From the listing below, set down exactly the lines between the one holding "STRÓJ KOSTIUM KĄPIELOWY" and the one holding "16 INNYCH PRODUKTÓW W TEJ", inclusive. No other line is wanted.

Entries supplied
┌──
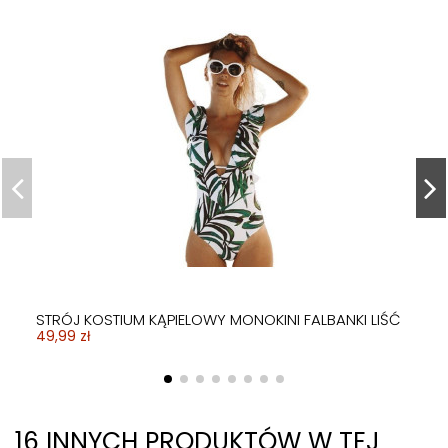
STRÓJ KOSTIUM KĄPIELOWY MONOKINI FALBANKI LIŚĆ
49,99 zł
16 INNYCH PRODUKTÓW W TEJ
└──
┌──
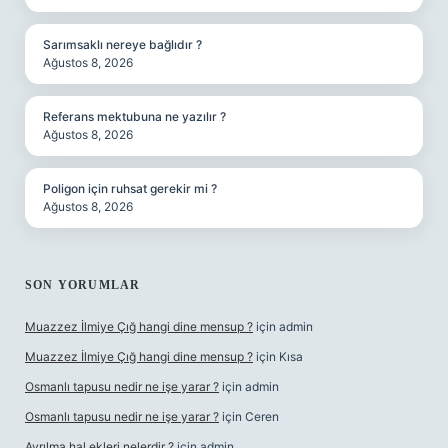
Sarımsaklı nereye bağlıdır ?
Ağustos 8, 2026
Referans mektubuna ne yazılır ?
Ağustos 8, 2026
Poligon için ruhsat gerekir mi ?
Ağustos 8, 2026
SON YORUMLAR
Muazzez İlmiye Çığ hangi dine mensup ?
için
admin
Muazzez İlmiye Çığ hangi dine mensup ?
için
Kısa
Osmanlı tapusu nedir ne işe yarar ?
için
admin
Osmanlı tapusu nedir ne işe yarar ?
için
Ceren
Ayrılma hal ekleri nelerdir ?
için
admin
└──
Result below
STRÓJ KOSTIUM KĄPIELOWY MONOKINI FALBANKI LIŚĆ
49,99 zł
16 INNYCH PRODUKTÓW W TEJ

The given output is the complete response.